Mastering Digital Innovation: From Innovation Fatigue to Innovation Blossom

Innovation success demands insight, understanding, patience, persistence, and courage, among other things for reaping the benefit from innovation.

Digital is the age of innovation. Innovation is the business management capability to transform novel ideas and achieve its business value. And innovation is what leads to differentiation. Due to the hyper-complexity of modern businesses, innovation is essentially about reducing the unnecessary business complexity to tackle the complexities of business dynamics. For many traditional organizations, innovation is still the serendipity, even they work very hard on it, but innovation has a very low success rate. So, what are the root causes of ineffective innovation management, and how to shift from innovation fatigue to innovation blossom?




Group Thinking can cause innovation drain: Many organizations are still managed through overly restricted hierarchical management discipline which discourages “Thinking differently.” In these organizations, people consciously or subconsciously protect their status quo and stifle changes. To be truly creative means challenging conventional wisdom and beliefs, and making progress intellectually and psychologically. It is important to create the working atmosphere encouraging creativity and avoid group thinking. Lead the team through facilitation to get what the discussion requires. Everyone grows up with a different style and the business cultures in which they've worked will shape how confident they are. One can't force others to think creatively. It should come from individual self-esteem and curiosity, with the purpose of creating innovation-based fulfilling work and making things that people really need. People also have different experiences and personality, therefore, they may have different ways to develop creativity or provide feedback. The ideal innovation management system is to tap into everyone's skills and talents, without the typical impediments to cooperation, to keep creativity flow smoothly. Breaking the old rules is important for radical innovation, but it doesn’t mean to be “ruleless,” get lost or lack of focus. The right set of ‘rules’ is not for limiting your imagination, but for framing the system to identify opportunities and mitigate risks.


Lack of innovation execution capability: Innovation management is about the full cycle of idea creation and implementation for achieving the business value. Innovation has three phases: Discovery of a problem or new idea, designing a prototype solution and the ultimate delivery of a commercially astute outcome. That the best point of view is to see innovation as a system, capable of delivering organization-wide capability. Most companies experience innovation fatigue and fail at innovation execution because they have no clear process, nor understand the linkage required to work horizontally across departments, or a holistic approach to managing innovation. There are many areas within a company where the innovation process can be applied to create value, including both “hard” innovations such as products/services/processes/business model innovations and soft innovations such a communication/culture/management innovation.
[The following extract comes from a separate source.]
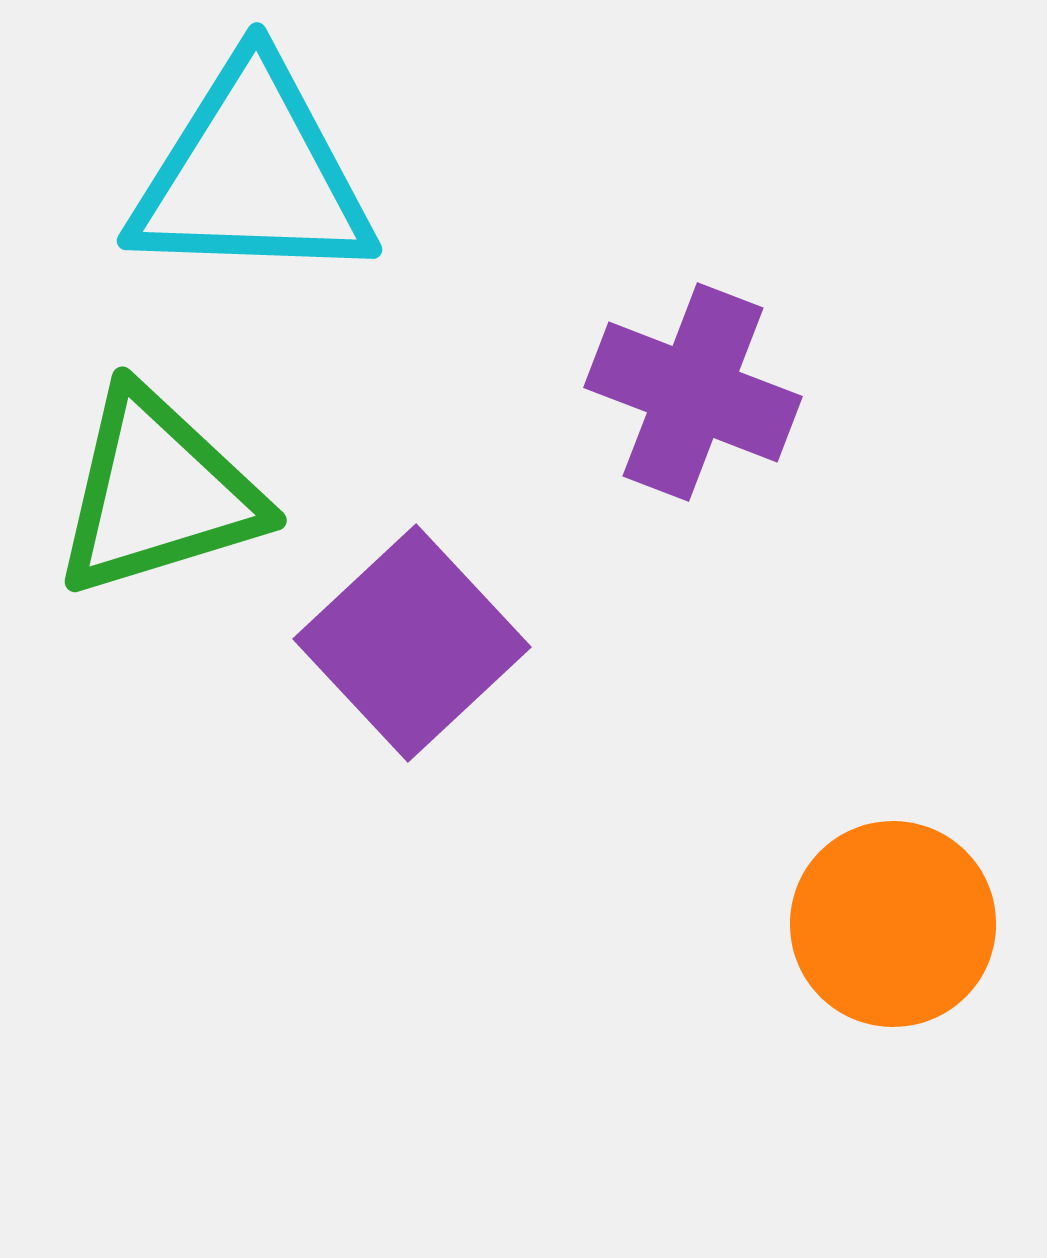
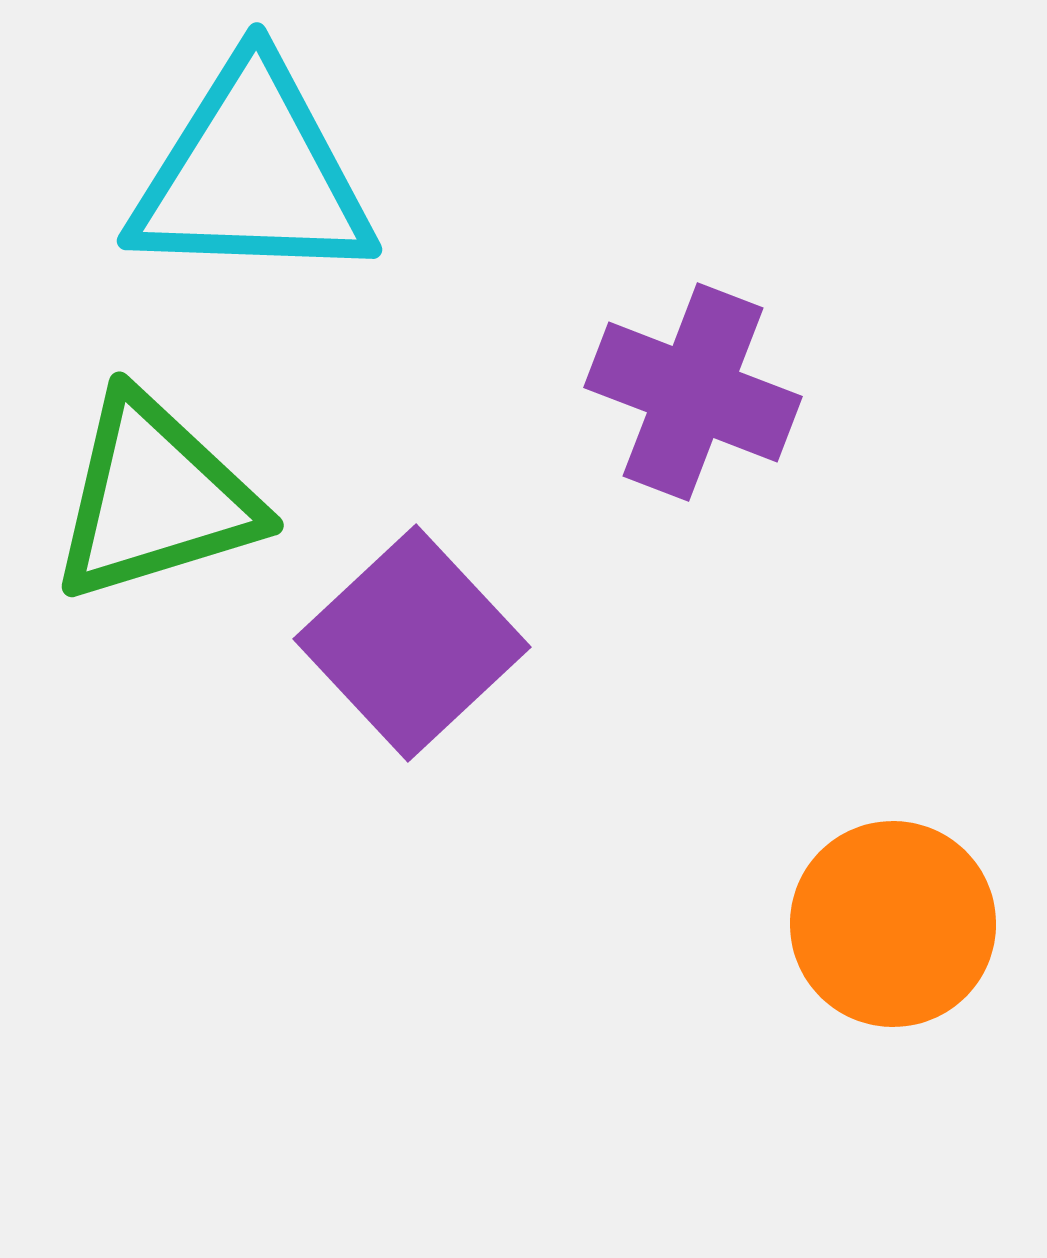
green triangle: moved 3 px left, 5 px down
Innovation Management System should include policies, structure, and program that innovation managers can use to drive innovation. Remove any of the three, you're liable to fail. Hence, it is important to look at innovation from the perspective of developing business-wide innovation capabilities. The good or bad innovation would depend on the business’s aptitude to manage innovation. And the aptitude is based on the set of tools, structure, and talent, which is better equipped to manage innovation by allocating time and resources to the people in charge. Innovation is a disciplined approach and differentiated business capability to discovering and building opportunities in creating new meaningful sources of value to targeted users.
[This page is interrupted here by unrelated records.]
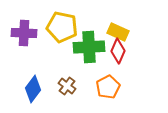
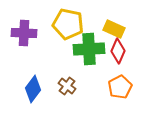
yellow pentagon: moved 6 px right, 3 px up
yellow rectangle: moved 4 px left, 3 px up
green cross: moved 2 px down
orange pentagon: moved 12 px right
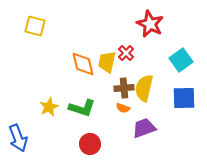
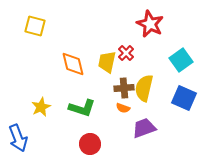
orange diamond: moved 10 px left
blue square: rotated 25 degrees clockwise
yellow star: moved 8 px left
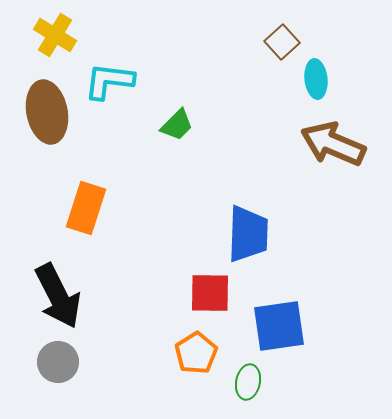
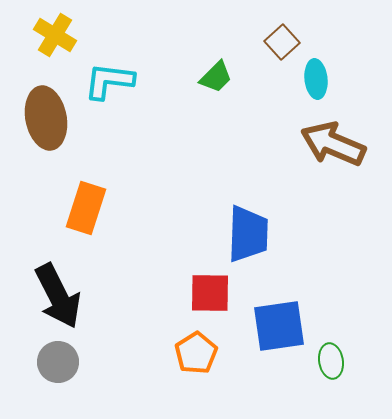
brown ellipse: moved 1 px left, 6 px down
green trapezoid: moved 39 px right, 48 px up
green ellipse: moved 83 px right, 21 px up; rotated 20 degrees counterclockwise
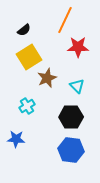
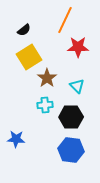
brown star: rotated 12 degrees counterclockwise
cyan cross: moved 18 px right, 1 px up; rotated 28 degrees clockwise
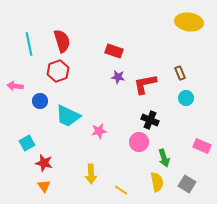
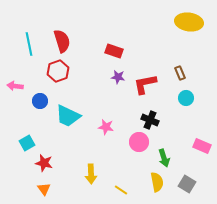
pink star: moved 7 px right, 4 px up; rotated 21 degrees clockwise
orange triangle: moved 3 px down
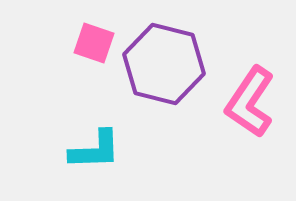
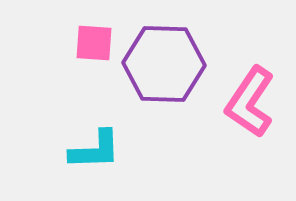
pink square: rotated 15 degrees counterclockwise
purple hexagon: rotated 12 degrees counterclockwise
Lack of a risk-tolerance culture: Failure is part of innovation; it is very much an intrinsic part of innovating, the job of management is to help when a failure happens to turn it around as a team, fail forward and learn some lessons from it. In fact, the differentiation between a good innovation and bad innovation is the innovation leaders’ attitude toward risks. Failure should not be an offense and actually, if there are not a few failures, then you are not trying hard enough. Innovation is always a tough journey, not a flat road. Many traditional companies, especially large corporations, often suck at innovation, because they become too dependent on satisfying corporate regulation or protocols, and not get around to developing a culture that fosters/rewards innovation until it is too late. The positive attitude for inspiring innovation is to be cautiously optimistic, take calculated risks and be alert about obstacles or pitfalls. Hence, innovation management takes a balancing act to have enough failure and an environment that encourages learning from failure quickly and cheaply, without having failures that are too frequent or too expensive. At the age of innovation, failure is seen as a fruit full of experience. Failure is part of innovation. The organizations with healthy innovation appetites should enjoy the balanced innovation portfolio with well-mixed radical innovation and incremental innovation projects.


The key to innovation blossom is the open leadership that keeps sowing innovation seeds, build a healthy innovation portfolio, like the gardener takes care of the plants, understand both their nature and nurture their growth diligently. It demands insight, understanding, patience, persistence, and courage, among other things for reaping the benefit from innovation.